Den Gesellschaftsspielen als einer weiteren Facette des Spiels widmeten sich Valentin Köberlein und Steffen Bogen (beide Konstanz) in ihren Vorträgen. Steffen Bogen, Kunstwissenschaftler und Spielentwickler, stellte die beiden meistverkauften Brettspiele „Catan“ und „Monopoly“ in den Mittelpunkt. Mit ihrer Spiellogik und ihren Themen Rohstoffe bzw. Kapital könnten sie als Repräsentanten einer klassisch kapitalistischen Ordnung (Monopoly) und einer neoliberalen Wirtschaftsordnung (Catan) gelten, wie später Robert Eikmeyer kommentierte. Steffen Bogen interessiert nicht das immergleiche Material dieser Spiele, sondern die je unterschiedlichen Spielsituationen, die mit diesem geschaffen werden können. Ein gutes Game Design würde ein Feuerwerk an Erlebnissen entfachen, weil es den Zufall zulasse – und ihn nicht wie in anderen Bereichen zu eliminieren versuche. Zufall begreift Bogen als Entanglement, als Verschränkung durch die Teilnehmenden, die ihre Eigenschaften im Spielverlauf regulieren können. Er gab Einblicke in sein zu finalisierendes Buchprojekt zur Aleatorik im Spiel. Hier unterscheidet er das Kontingente vom Arbiträren. Kontingenz beziehe sich auf Partieverläufe, in denen etwas passiert, was möglich war, ohne notwendig zu sein, bspw. die Würfelsumme „5“. Arbitrarität sei dagegen die Schwankungsbreite. Steffen Bogen interessiert auch, wie er Spieler ermächtigen kann, selbst im Spiel über das Spieldesign nachzudenken und neue Regeln zu entwickeln.
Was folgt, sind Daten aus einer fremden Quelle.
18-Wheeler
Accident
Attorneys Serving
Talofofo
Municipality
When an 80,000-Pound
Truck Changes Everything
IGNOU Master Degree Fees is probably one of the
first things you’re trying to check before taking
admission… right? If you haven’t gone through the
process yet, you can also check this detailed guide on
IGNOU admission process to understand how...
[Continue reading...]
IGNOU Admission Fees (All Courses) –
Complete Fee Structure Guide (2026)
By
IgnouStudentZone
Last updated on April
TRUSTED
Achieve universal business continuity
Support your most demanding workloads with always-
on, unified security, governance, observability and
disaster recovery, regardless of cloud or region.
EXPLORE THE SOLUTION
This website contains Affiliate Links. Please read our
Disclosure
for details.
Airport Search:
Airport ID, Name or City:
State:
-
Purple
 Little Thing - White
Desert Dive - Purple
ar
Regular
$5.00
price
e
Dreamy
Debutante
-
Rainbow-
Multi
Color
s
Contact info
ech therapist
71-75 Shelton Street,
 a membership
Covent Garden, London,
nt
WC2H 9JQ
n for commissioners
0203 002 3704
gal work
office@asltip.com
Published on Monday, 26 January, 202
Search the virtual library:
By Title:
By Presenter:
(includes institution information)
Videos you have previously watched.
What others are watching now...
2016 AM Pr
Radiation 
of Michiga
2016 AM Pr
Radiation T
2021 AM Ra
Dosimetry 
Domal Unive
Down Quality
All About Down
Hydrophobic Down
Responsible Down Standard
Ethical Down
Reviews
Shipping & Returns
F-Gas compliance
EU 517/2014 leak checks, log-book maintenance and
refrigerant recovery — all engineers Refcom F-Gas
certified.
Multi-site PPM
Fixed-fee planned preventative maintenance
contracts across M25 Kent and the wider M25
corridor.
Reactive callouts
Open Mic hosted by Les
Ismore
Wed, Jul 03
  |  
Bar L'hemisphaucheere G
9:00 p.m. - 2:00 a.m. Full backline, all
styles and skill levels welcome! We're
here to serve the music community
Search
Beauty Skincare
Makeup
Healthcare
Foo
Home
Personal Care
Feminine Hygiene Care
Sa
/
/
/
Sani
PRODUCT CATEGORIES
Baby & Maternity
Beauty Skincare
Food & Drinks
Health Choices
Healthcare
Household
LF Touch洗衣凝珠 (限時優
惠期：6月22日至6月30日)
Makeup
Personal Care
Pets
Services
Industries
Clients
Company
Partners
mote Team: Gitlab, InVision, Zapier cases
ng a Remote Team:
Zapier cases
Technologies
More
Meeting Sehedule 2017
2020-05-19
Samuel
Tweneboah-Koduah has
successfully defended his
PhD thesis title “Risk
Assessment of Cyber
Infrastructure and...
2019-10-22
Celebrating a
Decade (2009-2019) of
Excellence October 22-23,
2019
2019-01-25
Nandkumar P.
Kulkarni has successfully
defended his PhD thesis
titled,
Das Spiel ist, so zeigen die profunden Vorträge allesamt, nichts weniger als eine conditio humana. Nicht erst seit Friedrich Schillers berühmtem Diktum – „Der Mensch spielt nur, wo er in voller Bedeutung des Wortes Mensch ist, und er ist nur da ganz Mensch, wo er spielt“ – ist die kulturelle und soziale Bedeutsamkeit des Spiel(en)s weithin anerkannt. Und länger schon werden in Feldern wie Ökonomie, Politik, Ingenieur- oder Naturwissenschaften Theorien und Praktiken des Spiel(en)s gedacht und angewandt.
Mit dem Gesellschaftsspiel des künstlerischen Manifests und der manifesten Kunstform des Gesellschaftsspiels ist die Bandbreite der Tagung umrissen, so Thomas Hensel. Er selbst referiert in seinem kunstwissenschaftlich konturierten Beitrag „Ars simia natura. Martin Gerlachs Äffchen“ auch über die Lehrmittelsammlung der Kunstgewerbeschule Pforzheim, die wiederentdeckt wurde und als historischer Spielraum den Anlass zur Tagung gab.
Den zweiten Anlass bot der neu eingerichtete und übergreifende Creative Space als aktueller Spielraum. Verbinden lässt sich die Tagung auch mit der bild- und medienwissenschaftlichen Forschung zum Computerspiel am Lehrstuhl für Kunst- und Designtheorie sowie mit der Übersichtsschau BAU [ SPIEL ] HAUS (2019), kuratiert von Thomas Hensel und Robert Eikmeyer, die die materiale und mediale Fülle des Wortsinns Spiel kumuliert zeigte: Bauhaus-Objekte trafen auf Friedrich Fröbels Spielgaben, LEGO- Bausteine auf Minecraft.
Die Tagung bildet den Auftakt einer mehrteiligen Veranstaltungsreihe, die zukunftweisende Entwicklungen spielerischer Kreativität und innovativen Spiel(en)s beleuchtet.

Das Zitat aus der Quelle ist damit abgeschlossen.